Papà Marcello, «E’ nato col pallone tra i piedi»

E’ tornato a Tor de Cenci domenica sera. E’ tornato dalla sua famiglia, da papà Marcello, mamma Maria Antonietta e dalla sorella Sara. E’ tornato nei posti in cui è cresciuto, a pochi metri dal campo Anzio Mancini che s’affaccia sulla Pontina, lì dove a 7 anni spiccò il volo:…

di redazionecittaceleste

E’ tornato a Tor de Cenci domenica sera. E’ tornato dalla sua famiglia, da papà Marcello, mamma Maria Antonietta e dalla sorella Sara. E’ tornato nei posti in cui è cresciuto, a pochi metri dal campo Anzio Mancini che s’affaccia sulla Pontina, lì dove a 7 anni spiccò il volo: «Stiamo vivendo un momento magico, questa convocazione è il coronamento dell’impegno che Antonio ha messo in campo ogni giorno. Viviamo su una nuvoletta». Papà Marcello si prepara a partire, seguirà Antonio a Milano, assisterà al match dell’Italia contro la Danimarca (il secondo di questa fase di qualificazioni). Papà Marcello è felice, ha visto crescere quel ragazzino, oggi lo accompagna nel suo nuovo viaggio.

Signor Candreva, che bella festa domenica…
«Antonio è tornato a casa, lo fa spesso insieme alla moglie e alla figlioletta. Ci siamo riuniti, è stata una cena di famiglia. Stamattina (ieri mattina, ndr) è partito per Coverciano. E felice perché rivestirà la maglia azzurra, lui dice che è una maglia che “scotta” per quanto è importante».

Suo figlio è rinato e l’Italia l’ha richiamato.
«Antonio ha fatto tutta la trafila, ha giocato nell’under 16, 17 e 21, ha partecipato alle Olimpiadi. La maglia dell’Italia la sente sulla pelle. Abbiamo seguito il suo esordio a Pescara tre anni fa, che emozione: l’inno, il debutto. Quella maglia l’ha incorniciata e l’ha appesa al muro.
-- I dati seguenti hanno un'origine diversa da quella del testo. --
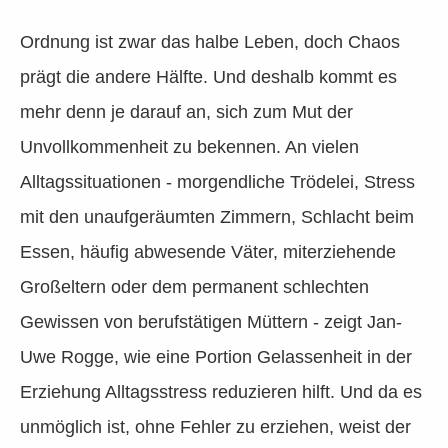
Ordnung ist zwar das halbe Leben, doch Chaos
prägt die andere Hälfte. Und deshalb kommt es
mehr denn je darauf an, sich zum Mut der
Unvollkommenheit zu bekennen. An vielen
Alltagssituationen - morgendliche Trödelei, Stress
mit den unaufgeräumten Zimmern, Schlacht beim
Essen, häufig abwesende Väter, miterziehende
Großeltern oder dem permanent schlechten
Gewissen von berufstätigen Müttern - zeigt Jan-
Uwe Rogge, wie eine Portion Gelassenheit in der
Erziehung Alltagsstress reduzieren hilft. Und da es
unmöglich ist, ohne Fehler zu erziehen, weist der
Le difficoltà? Ne è uscito a testa alta».

Tor de Cenci, quanti ricordi…
«Antonio è nato col pallone tra i piedi. Dentro casa rompeva i vetri, per non parlare delle plafoniere spaccate nel sottoscala. Il portiere mi chiamava in continuazione, un giorno gli dissi “mettiamole di plastica”. Non si poteva lavorare per pagare i danni (risata, ndr)».

Il Tor de Cenci l’ha svezzato, la Lodigiani l’ha lanciato.
«Fu scelto dopo uno stage, non è stato facile. Ogni giorno dovevamo percorrere 100 km per farlo allenare, era un impegno faticoso, ma per i figli si fa tutto».

Il calcio era nel suo destino.
«Io ho giocato in Seconda Categoria, diciamo che Antonio è leggermente più forte (risata, ndr). Fisicamente ci somigliamo, lui ha un gran tiro, è nato trequartista, io giocavo come ala destra…».

E’ nato per vincere.
«Da bambino voleva vincere sempre. Quando il pomeriggio doveva allenarsi, andava a scuola con la maglia da gioco sotto la camicia, mancavano solo gli scarpini. A 10 anni, il giorno prima delle gare, andava a letto presto, diceva “ho la partita”. Lo fa ancora oggi».

Ha conquistato i tifosi laziali, s’è tolto di dosso l’etichetta di romanista.
«Mio figlio ha lasciato Roma a 14 anni, ha sempre ammirato i campioni, niente di più. Ammira chi gioca bene a pallone, chi fa gol. Anche lui ci ha preso gusto».